De qualquer forma, o ideal é que o preço dos alimentos naturais fique mais baixo. Uma das saídas para isso é reduzir o desperdício. Atualmente mais de 1/3 de tudo que é produzido no mundo vai parar no lixo antes mesmo de chegar às mesas, em alguns países esse índice é maior pois existe uma falsa ideia de fartura, como acontece por aqui, e em outros já se sabe o valor do consumo consciente, pois essa oferta é mais escassa. Em média são desperdiçados 1,3 bilhão de toneladas de alimentos por ano, o que corresponde a 750 bilhões de dólares.

No Brasil 10% de tudo que é desperdiçado parte das nossas casas. Segundo levantamento feito pelo Instituto Akatu, se reduzirmos em 20% o desperdício dos alimentos naturais, ao final do mês, teremos economizado 90 reais. Ainda de acordo com o Akatu, cada brasileiro gera em torno de um quilo de lixo por dia. Cerca de 58% desse total é composto por restos orgânicos, como cascas ou alimentos estragados. Com algumas dicas simples é possível reduzir este percentual. Você já comeu as folhas da cenoura, da beterraba, do brócolis ou da couve flor, por exemplo? Elas são muito nutritivas e saborosas e podem ser refogadas com alho e cebola como qualquer outra verdura. Nas feiras livres normalmente são jogadas fora e se o cliente pedir para levar, nem precisará pagar por elas. Você sabia que legumes como a abobrinha e a berinjela podem ser consumidos com a casca? É outra forma de utilizar o alimento de forma integral e ainda adicionar mais variedade de nutrientes à sua rotina alimentar. Programar as refeições que serão feitas durante a semana e as quantidades de cada alimento que será servido também ajuda a diminuir aquilo que irá sobrar. E se você notar que os alimentos estão amadurecendo muito rápido e não terá tempo de consumi-los pode aferventá-los ou já prepará-los como serão consumidos e congelar em seguida. Você irá economizar na próxima compra pois os alimentos estarão lá, esperando para serem utilizados e com as mesmas características nutricionais de antes do processo de congelamento. Até a banana pode ser congelada, isso eu faço sempre. Se a penca for muito grande e ela começar a amadurecer demais pode deixá-la no freezer com casca e tudo, depois é só bater no liquidificador com um pouco de água, mel e alguma outra fruta e está feito um creme gelado, ideal para os dias de calor.

Ao reduzirmos o desperdício também estaremos colaborando com o meio ambiente, pois haverá menos necessidade de espaço e insumos como a água, necessários para a produção deles.
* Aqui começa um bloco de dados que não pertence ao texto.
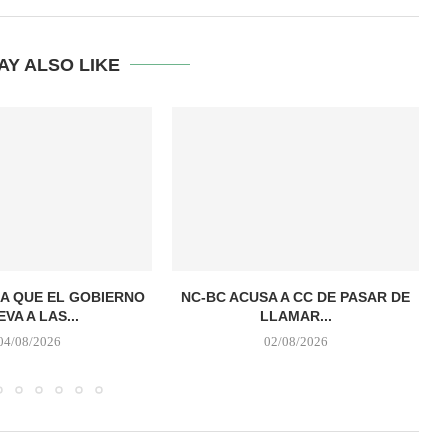
AY ALSO LIKE
A QUE EL GOBIERNO
NC-BC ACUSA A CC DE PASAR DE
EVA A LAS...
LLAMAR...
04/08/2026
02/08/2026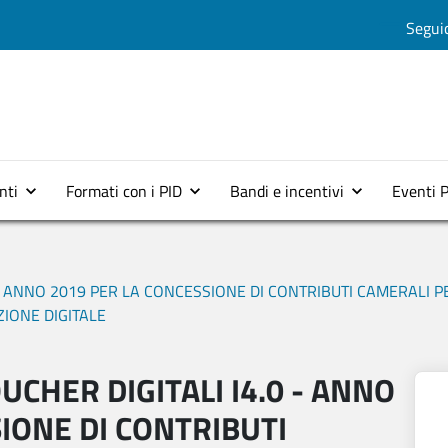
Salta al contenuto principale
Seguic
Menu top 2
nti
Formati con i PID
Bandi e incentivi
Eventi 
 - ANNO 2019 PER LA CONCESSIONE DI CONTRIBUTI CAMERALI 
ZIONE DIGITALE
CHER DIGITALI I4.0 - ANNO
IONE DI CONTRIBUTI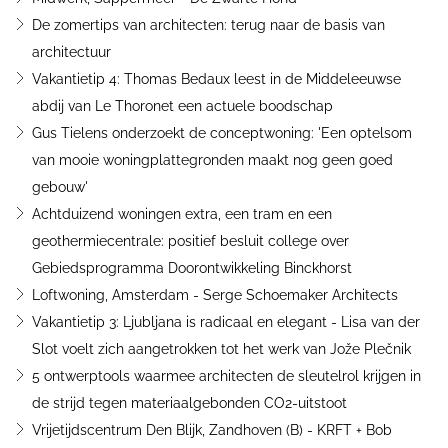
De zomertips van architecten: terug naar de basis van
architectuur
Vakantietip 4: Thomas Bedaux leest in de Middeleeuwse
abdij van Le Thoronet een actuele boodschap
Gus Tielens onderzoekt de conceptwoning: 'Een optelsom
van mooie woningplattegronden maakt nog geen goed
gebouw'
Achtduizend woningen extra, een tram en een
geothermiecentrale: positief besluit college over
Gebiedsprogramma Doorontwikkeling Binckhorst
Loftwoning, Amsterdam - Serge Schoemaker Architects
Vakantietip 3: Ljubljana is radicaal en elegant - Lisa van der
Slot voelt zich aangetrokken tot het werk van Jože Plečnik
5 ontwerptools waarmee architecten de sleutelrol krijgen in
de strijd tegen materiaalgebonden CO2-uitstoot
Vrijetijdscentrum Den Blijk, Zandhoven (B) - KRFT + Bob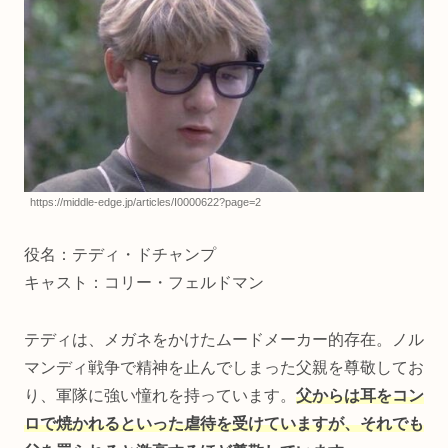
https://middle-edge.jp/articles/I0000622?page=2
役名：テディ・ドチャンプ
キャスト：コリー・フェルドマン
テディは、メガネをかけたムードメーカー的存在。ノル
マンディ戦争で精神を止んでしまった父親を尊敬してお
り、軍隊に強い憧れを持っています。
父からは耳をコン
ロで焼かれるといった虐待を受けていますが、それでも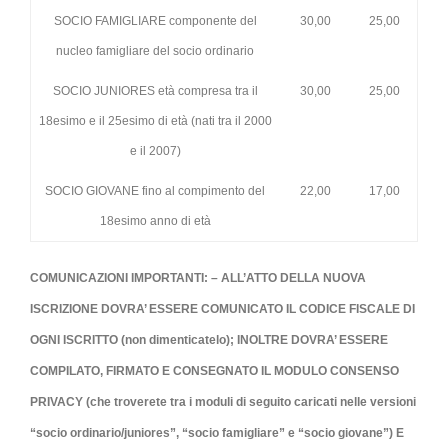
SOCIO FAMIGLIARE componente del
30,00
25,00
nucleo famigliare del socio ordinario
SOCIO JUNIORES età compresa tra il
30,00
25,00
18esimo e il 25esimo di età (nati tra il 2000
e
il 2007)
SOCIO GIOVANE fino al compimento del
22,00
17,00
18esimo anno di età
COMUNICAZIONI IMPORTANTI:
– ALL’ATTO DELLA NUOVA
ISCRIZIONE DOVRA’ ESSERE COMUNICATO IL CODICE FISCALE DI
OGNI ISCRITTO (non dimenticatelo); INOLTRE
DOVRA’ ESSERE
COMPILATO, FIRMATO E CONSEGNATO IL MODULO CONSENSO
PRIVACY (che troverete tra i moduli di seguito caricati nelle versioni
“socio ordinario/juniores”, “socio famigliare” e “socio giovane”) E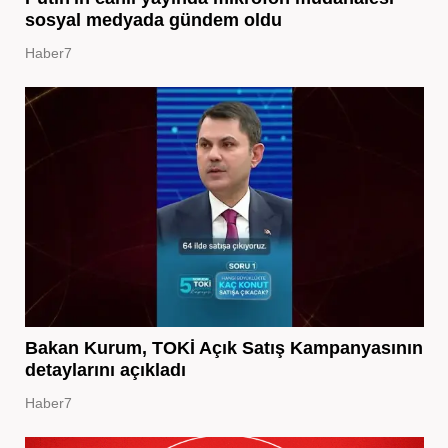
sosyal medyada gündem oldu
Haber7
Bakan Kurum, TOKİ Açık Satış Kampanyasının
detaylarını açıkladı
Haber7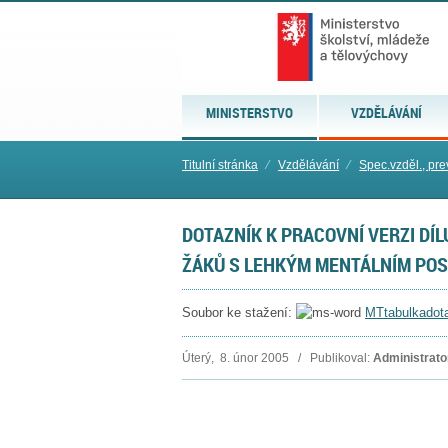
MINISTERSTVO
VZDĚLÁVÁNÍ
Titulní stránka
⁄
Vzdělávání
⁄
Spec.vzděl., pre
DOTAZNÍK K PRACOVNÍ VERZI DÍL
ŽÁKŮ S LEHKÝM MENTÁLNÍM POS
Soubor ke stažení:
MTtabulkado
Úterý, 8. únor 2005 / Publikoval:
Administrato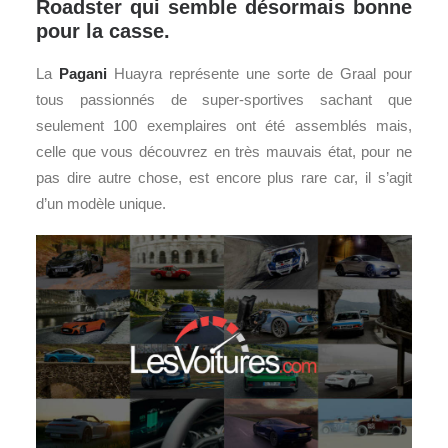
Roadster qui semble désormais bonne
pour la casse.
La
Pagani
Huayra représente une sorte de Graal pour
tous passionnés de super-sportives sachant que
seulement 100 exemplaires ont été assemblés mais,
celle que vous découvrez en très mauvais état, pour ne
pas dire autre chose, est encore plus rare car, il s’agit
d’un modèle unique.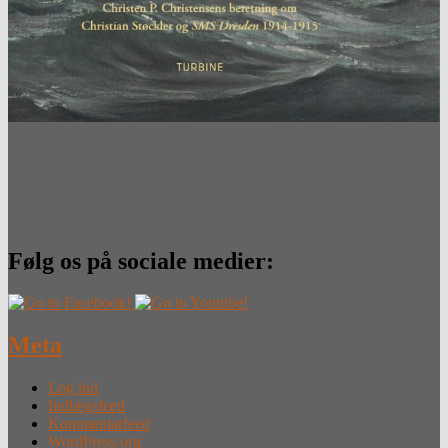
Følg os på sociale medier:
Meta
Log ind
Indlægsfeed
Kommentarfeed
WordPress.org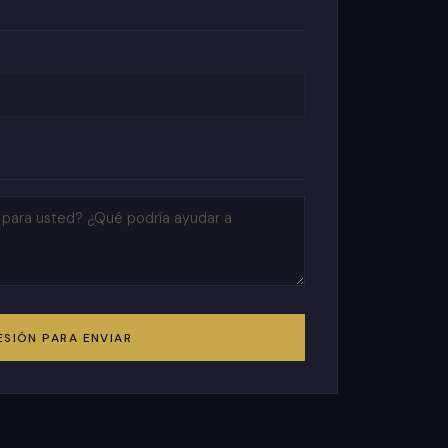
SESIÓN PARA ENVIAR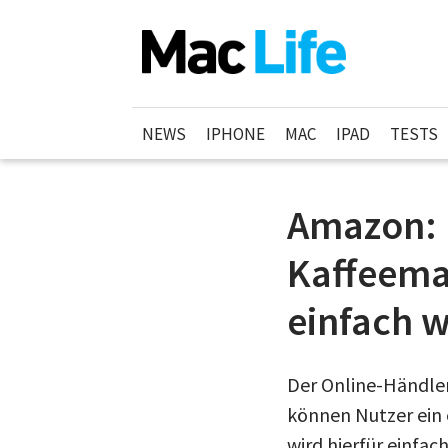
NEWS
IPHONE
MAC
IPAD
TESTS
Amazon: 
Kaffeema
einfach w
Der Online-Händler
können Nutzer ein 
wird hierfür einfa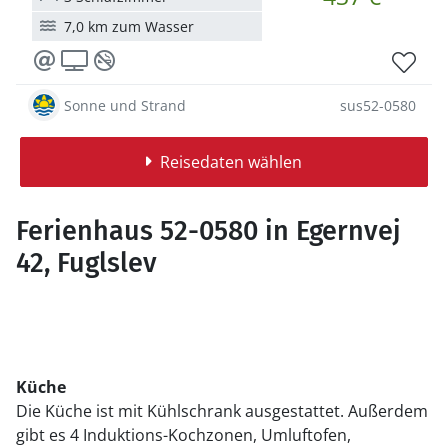
7,0 km zum Wasser
Sonne und Strand
sus52-0580
Reisedaten wählen
Ferienhaus 52-0580 in Egernvej
42, Fuglslev
Küche
Die Küche ist mit Kühlschrank ausgestattet. Außerdem
gibt es 4 Induktions-Kochzonen, Umluftofen,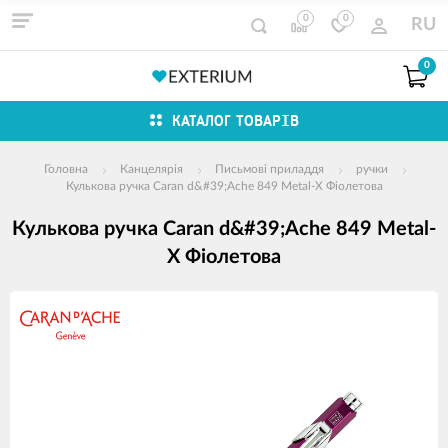
0
0
RU
0
КАТАЛОГ ТОВАРІВ
Головна
Канцелярія
Письмові приладдя
ручки
Кулькова ручка Caran d&#39;Ache 849 Metal-X Фіолетова
Кулькова ручка Caran d&#39;Ache 849 Metal-
X Фіолетова
зображення
продуктів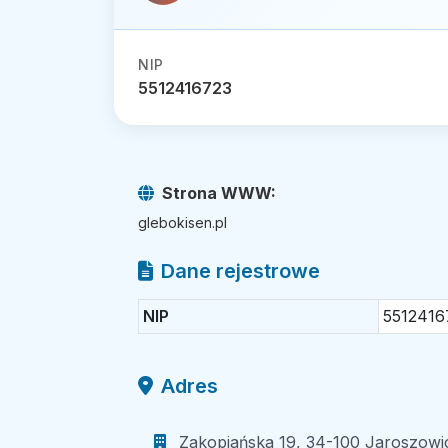
NIP
5512416723
Strona WWW:
glebokisen.pl
Dane rejestrowe
NIP
5512416
Adres
Zakopiańska 19, 34-100 Jaroszowic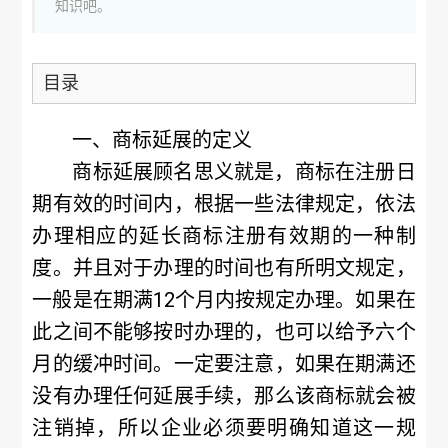
知识吧。
目录
一、商标延展的定义
商标延展顾名思义就是，商标在注册日
期有效的时间内，根据一些法律规定，依法
办理相应的延长商标注册有效期的一种制
度。并且对于办理的时间也有所明文规定，
一般是在期满12个月内按规定办理。如果在
此之间不能够按时办理的，也可以给予六个
月的缓冲时间。一定要注意，如果在期满还
没有办理任何延展手续，那么该商标就会被
注销掉，所以企业必须要明确知道这一规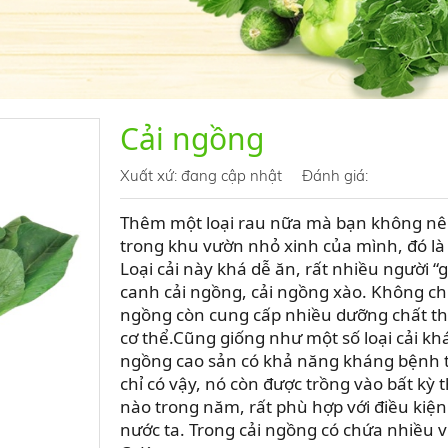
Cải ngồng
Xuất xứ:
đang cập nhật
Đánh giá:
Thêm một loại rau nữa mà bạn không nê
trong khu vườn nhỏ xinh của mình, đó là
Loại cải này khá dễ ăn, rất nhiều người 
canh cải ngồng, cải ngồng xào. Không chỉ
ngồng còn cung cấp nhiều dưỡng chất th
cơ thể.Cũng giống như một số loại cải khá
ngồng cao sản có khả năng kháng bệnh 
chỉ có vậy, nó còn được trồng vào bất kỳ 
nào trong năm, rất phù hợp với điều kiện
nước ta. Trong cải ngồng có chứa nhiều v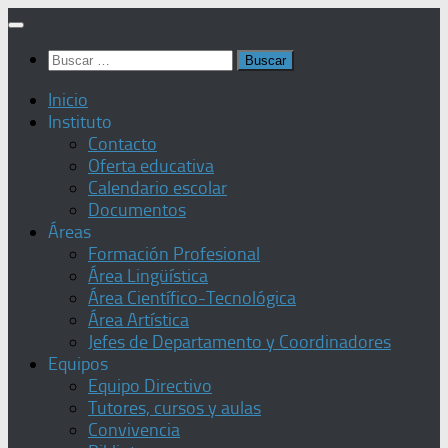
Saltar
al
Buscar:
contenido
Inicio
Instituto
Contacto
Oferta educativa
Calendario escolar
Documentos
Áreas
Formación Profesional
Área Lingüística
Área Científico-Tecnológica
Área Artística
Jefes de Departamento y Coordinadores
Equipos
Equipo Directivo
Tutores, cursos y aulas
Convivencia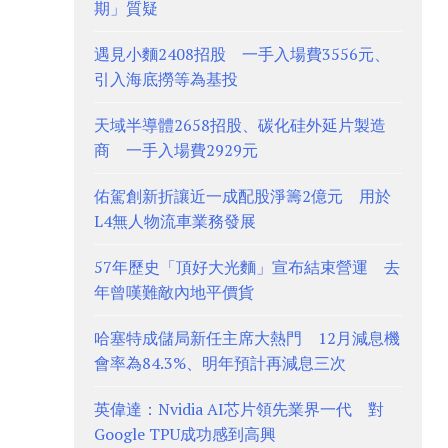
期」質疑
遇見小麵2408招股 一手入場費3556元、
引入海底撈等為基投
天域半導體2658招股、碳化硅外延片製造
商 一手入場費2929元
佑駕創新折讓近一成配股淨籌2億元 用於
L4無人物流車業務發展
57年歷史「頂好大光麵」宣布結束營運 去
年曾嘆難敵內地平價貨
哈塞特成儲局新任主席大熱門 12月減息機
會率為84.3%、明年預計再減息三次
英偉達：Nvidia AI芯片領先業界一代 對
Google TPU成功感到高興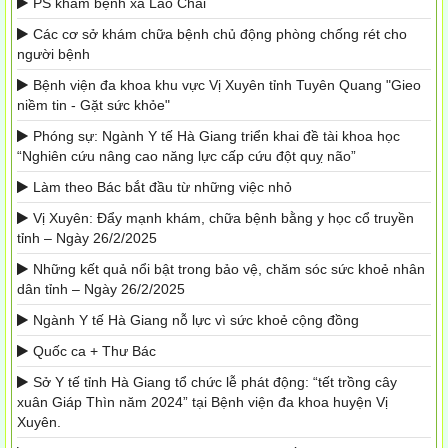
PS khám bệnh xã Lao Chải
Các cơ sở khám chữa bệnh chủ động phòng chống rét cho
người bệnh
Bệnh viện đa khoa khu vực Vị Xuyên tỉnh Tuyên Quang "Gieo
niềm tin - Gặt sức khỏe"
Phóng sự: Ngành Y tế Hà Giang triển khai đề tài khoa học
“Nghiên cứu nâng cao năng lực cấp cứu đột quỵ não”
Làm theo Bác bắt đầu từ những việc nhỏ
Vị Xuyên: Đẩy mạnh khám, chữa bệnh bằng y học cổ truyền
tỉnh – Ngày 26/2/2025
Những kết quả nổi bật trong bảo vệ, chăm sóc sức khoẻ nhân
dân tỉnh – Ngày 26/2/2025
Ngành Y tế Hà Giang nỗ lực vì sức khoẻ cộng đồng
Quốc ca + Thư Bác
Sở Y tế tỉnh Hà Giang tổ chức lễ phát động: “tết trồng cây
xuân Giáp Thìn năm 2024” tại Bệnh viện đa khoa huyện Vị
Xuyên.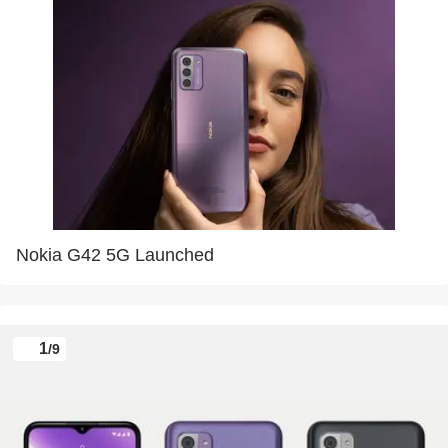
Nokia G42 5G Launched
1
/9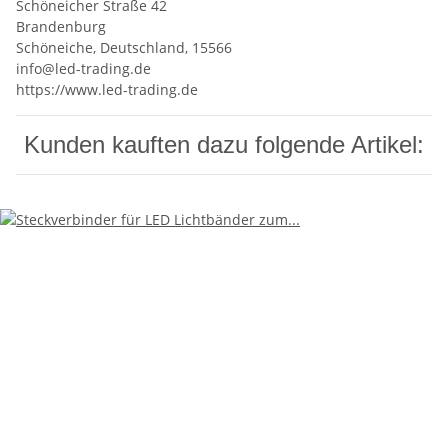
Schöneicher Straße 42
Brandenburg
Schöneiche, Deutschland, 15566
info@led-trading.de
https://www.led-trading.de
Kunden kauften dazu folgende Artikel: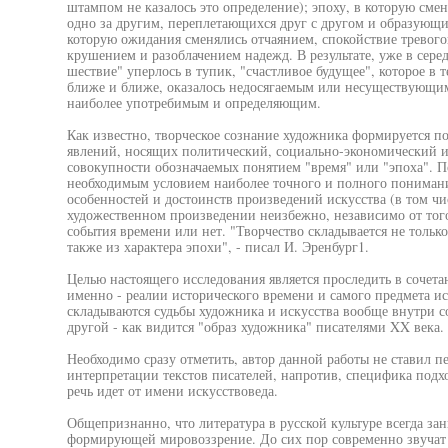
штампом не казалось это определение); эпоху, в которую см
одно за другим, переплетающихся друг с другом и образующих
которую ожидания сменялись отчаянием, спокойствие тревого
крушением и разоблачением надежд. В результате, уже в серед
шествие" уперлось в тупик, "счастливое будущее", которое в т
ближе и ближе, оказалось недосягаемым или несуществующим,
наиболее употребимым и определяющим.
Как известно, творческое сознание художника формируется п
явлений, носящих политический, социально-экономический и
совокупности обозначаемых понятием "время" или "эпоха". П
необходимым условием наиболее точного и полного понимани
особенностей и достоинств произведений искусства (в том чи
художественном произведении неизбежно, независимо от того
события времени или нет. "Творчество складывается не тольк
также из характера эпохи", - писал И. Эренбург1.
Целью настоящего исследования является проследить в сочет
именно - реалии исторического времени и самого предмета ис
складываются судьбы художника и искусства вообще внутри со
другой - как видится "образ художника" писателями XX века.
Необходимо сразу отметить, автор данной работы не ставил п
интерпретации текстов писателей, напротив, специфика подхо
речь идет от имени искусствоведа.
Общепризнанно, что литература в русской культуре всегда за
формирующей мировоззрение. До сих пор современно звучат с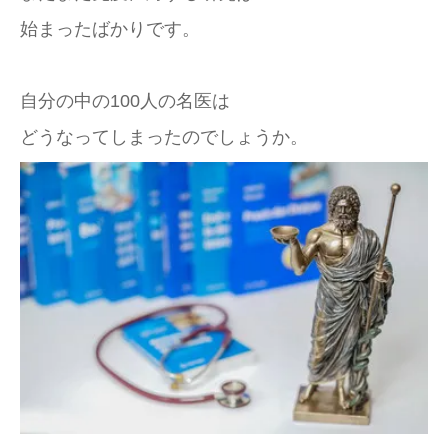
始まったばかりです。
自分の中の100人の名医は
どうなってしまったのでしょうか。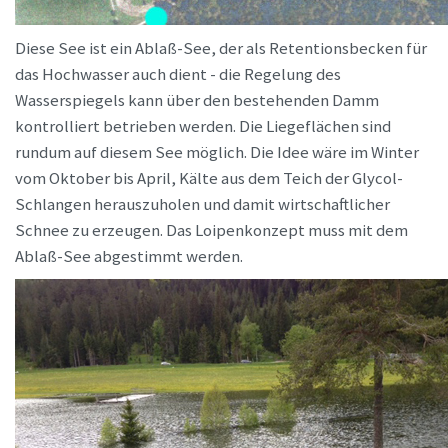
Diese See ist ein Ablaß-See, der als Retentionsbecken für
das Hochwasser auch dient - die Regelung des
Wasserspiegels kann über den bestehenden Damm
kontrolliert betrieben werden. Die Liegeflächen sind
rundum auf diesem See möglich. Die Idee wäre im Winter
vom Oktober bis April, Kälte aus dem Teich der Glycol-
Schlangen herauszuholen und damit wirtschaftlicher
Schnee zu erzeugen. Das Loipenkonzept muss mit dem
Ablaß-See abgestimmt werden.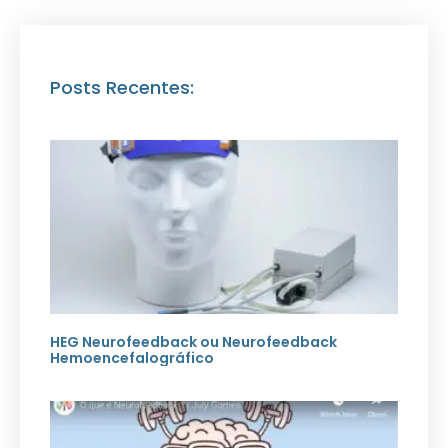
Posts Recentes:
HEG Neurofeedback ou Neurofeedback
Hemoencefalográfico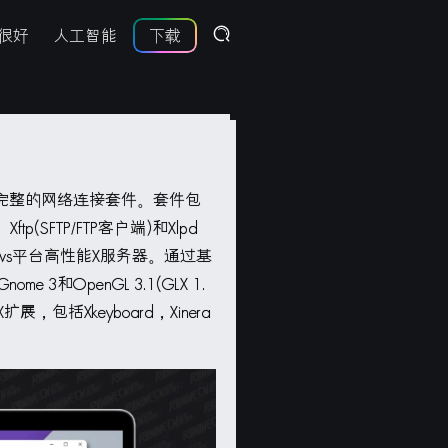
很好
人工智能
下载
uite 7是完整的网络连接套件。套件包
ftp(SFTP/FTP客户端)和Xlpd
dows平台高性能X服务器。通过基
3和OpenGL 3.1(GLX 1.
展，包括Xkeyboard，Xinera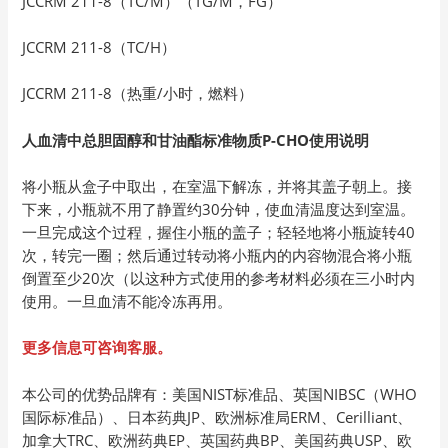
JCCRM 211-8（TC/M）（TG/M，FG）
JCCRM 211-8（TC/H）
JCCRM 211-8（热重/小时，燃料）
人血清中总胆固醇和甘油酯标准物质P-CHO使用说明
将小瓶从盒子中取出，在室温下解冻，并将其盖子朝上。接
下来，小瓶就不用了静置约30分钟，使血清温度达到室温。
一旦完成这个过程，握住小瓶的盖子；轻轻地将小瓶旋转40
次，转完一圈；然后通过转动将小瓶内的内容物混合将小瓶
倒置至少20次（以这种方式使用的参考材料必须在三小时内
使用。一旦血清不能冷冻再用。
更多信息可咨询客服。
本公司的优势品牌有：美国NIST标准品、英国NIBSC（WHO
国际标准品）、日本药典JP、欧洲标准局ERM、Cerilliant、
加拿大TRC、欧洲药典EP、英国药典BP、美国药典USP、欧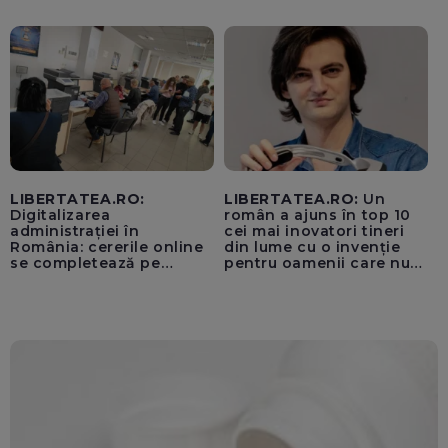
unui „acord secret”
pentru instaurarea
„cenzurii” pe platforma X
LIBERTATEA.RO:
LIBERTATEA.RO:
Un
Digitalizarea
român a ajuns în top 10
administrației în
cei mai inovatori tineri
România: cererile online
din lume cu o invenție
se completează pe
pentru oamenii care nu
calculatoarele de la
văd: „Are o misiune
ghișee
clară”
E ainda de acordo com o pesquisador da Universidade de São Paulo, Carlos Monteiro, o ultraprocessamento de alimentos é muito ruim para o ambiente também, pois gera uma grande quantidade de resíduos sólidos e requer maior consumo de água e de energia em comparação aos alimentos minimamente processados. Também representa risco à diversidade de espécies. Como a lógica da indústria é reduzir custos, compram apenas um tipo de laranja, um tipo de milho ou de soja. Quando consumimos diretamente os alimentos, percebemos a diferença entre, por exemplo, variedades de laranjas, de feijões ou de batatas. A cultura culinária garante a perpetuação dessa variedade….Dentre os alimentos minimamente processados, o impacto ambiental não é homogêneo e, neste sentido, o guia recomenda que a alimentação esteja baseada em uma variedade de alimentos de origem vegetal, que são os de menor impacto ambiental, e que as carnes vermelhas, em particular, sejam consumidas em pequenas quantidades.